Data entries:
BEGIN
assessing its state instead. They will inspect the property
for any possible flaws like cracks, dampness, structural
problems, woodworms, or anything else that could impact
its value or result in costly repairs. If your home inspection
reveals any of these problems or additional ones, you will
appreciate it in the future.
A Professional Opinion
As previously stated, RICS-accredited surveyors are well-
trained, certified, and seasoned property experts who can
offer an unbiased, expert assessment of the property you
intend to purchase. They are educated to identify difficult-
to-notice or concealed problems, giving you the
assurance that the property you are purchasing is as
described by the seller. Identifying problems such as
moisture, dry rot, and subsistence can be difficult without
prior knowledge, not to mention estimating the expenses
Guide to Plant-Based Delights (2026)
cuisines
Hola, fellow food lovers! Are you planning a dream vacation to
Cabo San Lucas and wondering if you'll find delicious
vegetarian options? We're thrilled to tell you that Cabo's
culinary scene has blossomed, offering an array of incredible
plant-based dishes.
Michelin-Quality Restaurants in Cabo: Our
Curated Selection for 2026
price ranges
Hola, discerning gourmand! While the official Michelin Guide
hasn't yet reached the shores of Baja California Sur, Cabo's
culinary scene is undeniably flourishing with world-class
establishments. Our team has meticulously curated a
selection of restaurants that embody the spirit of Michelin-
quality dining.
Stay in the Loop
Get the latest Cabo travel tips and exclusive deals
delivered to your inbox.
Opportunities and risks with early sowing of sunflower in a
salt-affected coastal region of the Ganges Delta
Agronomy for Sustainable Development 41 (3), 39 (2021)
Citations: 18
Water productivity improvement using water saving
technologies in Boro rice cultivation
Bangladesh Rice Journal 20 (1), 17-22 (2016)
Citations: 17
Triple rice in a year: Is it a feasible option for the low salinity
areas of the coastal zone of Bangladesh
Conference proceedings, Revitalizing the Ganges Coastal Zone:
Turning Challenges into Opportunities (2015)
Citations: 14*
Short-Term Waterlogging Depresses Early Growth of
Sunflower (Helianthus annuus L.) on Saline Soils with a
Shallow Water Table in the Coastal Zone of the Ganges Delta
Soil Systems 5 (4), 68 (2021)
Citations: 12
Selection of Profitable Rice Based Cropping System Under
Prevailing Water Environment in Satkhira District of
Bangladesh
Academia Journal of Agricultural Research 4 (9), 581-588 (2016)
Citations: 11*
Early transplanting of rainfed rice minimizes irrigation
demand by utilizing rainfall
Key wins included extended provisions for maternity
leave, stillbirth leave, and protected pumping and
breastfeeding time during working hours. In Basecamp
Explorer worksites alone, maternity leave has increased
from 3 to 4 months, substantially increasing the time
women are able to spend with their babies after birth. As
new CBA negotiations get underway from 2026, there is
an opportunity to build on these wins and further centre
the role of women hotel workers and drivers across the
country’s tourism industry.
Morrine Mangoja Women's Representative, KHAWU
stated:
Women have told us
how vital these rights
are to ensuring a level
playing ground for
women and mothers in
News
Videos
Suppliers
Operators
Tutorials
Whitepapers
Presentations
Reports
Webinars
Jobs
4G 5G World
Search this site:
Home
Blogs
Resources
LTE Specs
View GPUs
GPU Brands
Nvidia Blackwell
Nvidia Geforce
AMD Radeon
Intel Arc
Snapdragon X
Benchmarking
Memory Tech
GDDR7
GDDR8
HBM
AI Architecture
END
BEGIN
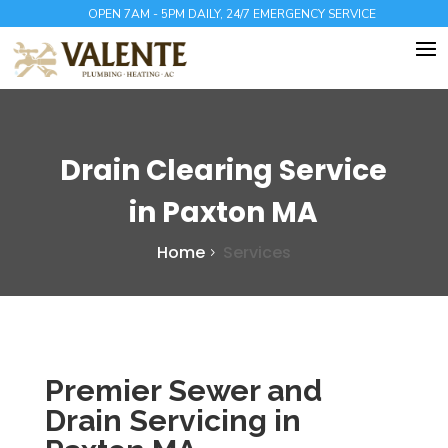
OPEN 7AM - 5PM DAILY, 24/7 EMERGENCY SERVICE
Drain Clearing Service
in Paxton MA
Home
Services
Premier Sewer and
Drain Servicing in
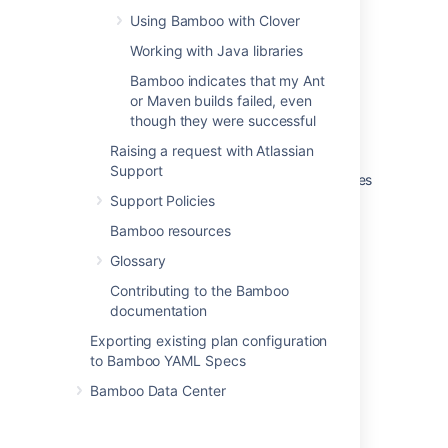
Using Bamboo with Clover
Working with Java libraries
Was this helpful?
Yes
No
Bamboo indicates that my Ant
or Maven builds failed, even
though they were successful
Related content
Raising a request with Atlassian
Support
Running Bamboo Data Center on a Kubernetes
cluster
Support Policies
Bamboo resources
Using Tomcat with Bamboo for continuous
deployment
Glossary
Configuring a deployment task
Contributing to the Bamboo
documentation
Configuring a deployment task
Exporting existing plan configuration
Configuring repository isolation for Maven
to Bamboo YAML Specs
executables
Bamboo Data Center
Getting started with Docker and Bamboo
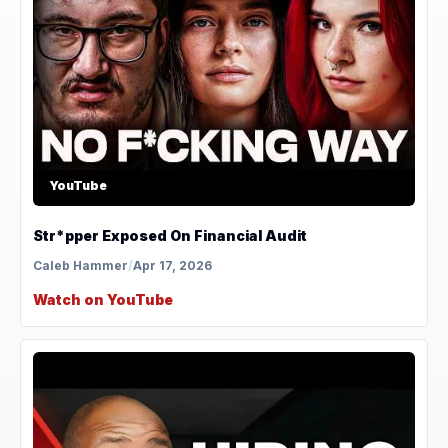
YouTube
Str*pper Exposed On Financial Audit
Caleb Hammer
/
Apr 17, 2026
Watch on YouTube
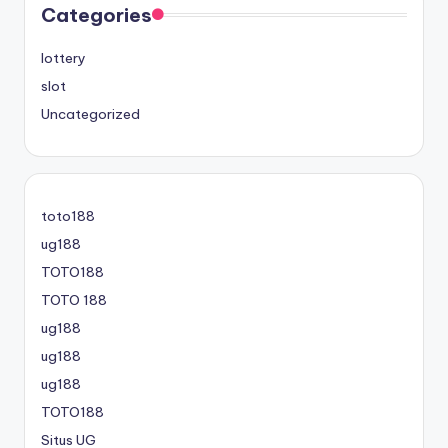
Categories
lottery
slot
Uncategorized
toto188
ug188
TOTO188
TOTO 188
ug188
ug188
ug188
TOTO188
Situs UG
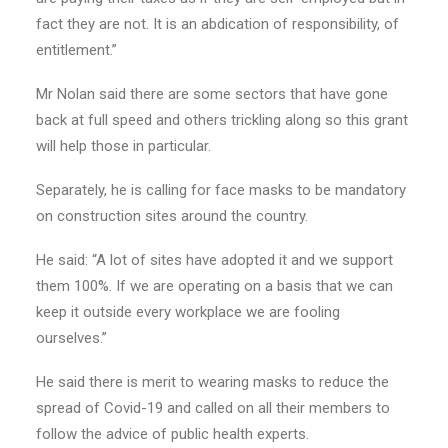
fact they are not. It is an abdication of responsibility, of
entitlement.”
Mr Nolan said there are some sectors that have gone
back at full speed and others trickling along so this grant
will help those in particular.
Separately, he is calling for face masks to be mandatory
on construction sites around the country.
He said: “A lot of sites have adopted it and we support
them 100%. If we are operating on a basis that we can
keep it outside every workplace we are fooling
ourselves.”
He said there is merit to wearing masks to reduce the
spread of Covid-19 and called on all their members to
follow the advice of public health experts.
END
BEGIN
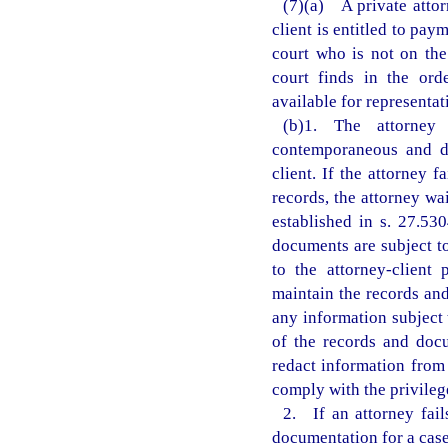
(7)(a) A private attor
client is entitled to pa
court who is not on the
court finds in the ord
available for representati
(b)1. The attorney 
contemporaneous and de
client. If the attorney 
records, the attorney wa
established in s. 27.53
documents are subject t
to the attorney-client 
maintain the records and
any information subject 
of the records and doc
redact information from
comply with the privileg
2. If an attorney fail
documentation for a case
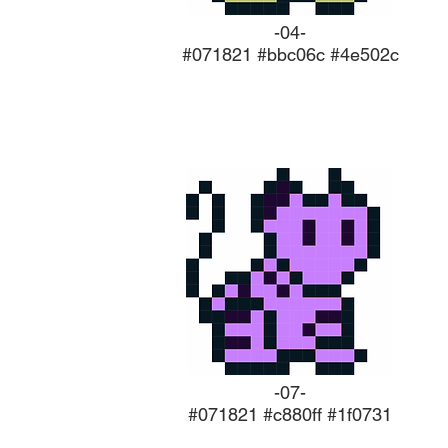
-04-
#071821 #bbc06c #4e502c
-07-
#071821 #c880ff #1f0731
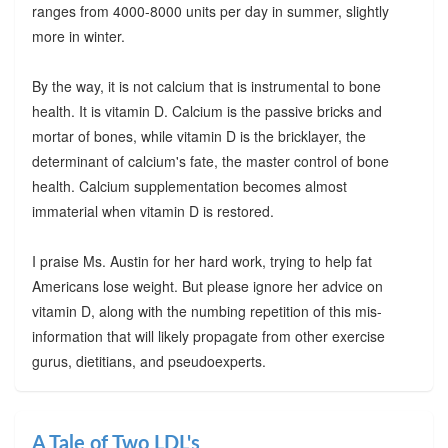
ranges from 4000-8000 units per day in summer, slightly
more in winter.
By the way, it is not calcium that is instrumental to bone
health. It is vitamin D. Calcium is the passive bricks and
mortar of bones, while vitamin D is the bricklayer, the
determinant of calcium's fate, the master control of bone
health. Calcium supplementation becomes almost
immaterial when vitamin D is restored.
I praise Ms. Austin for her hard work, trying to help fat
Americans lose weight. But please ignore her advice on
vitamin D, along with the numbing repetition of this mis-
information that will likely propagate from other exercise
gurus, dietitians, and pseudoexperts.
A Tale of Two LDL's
END
EXERCISE DESCRIPTION →
All that belongs in the answer is the run of lines above from the line containing "Short-Term Waterlogging Depresses" through the line containing "Prevailing Water Environment", exactly as written.

ANSWER SECTION →
Short-Term Waterlogging Depresses Early Growth of
Sunflower (Helianthus annuus L.) on Saline Soils with a
Shallow Water Table in the Coastal Zone of the Ganges Delta
Soil Systems 5 (4), 68 (2021)
Citations: 12
Selection of Profitable Rice Based Cropping System Under
Prevailing Water Environment in Satkhira District of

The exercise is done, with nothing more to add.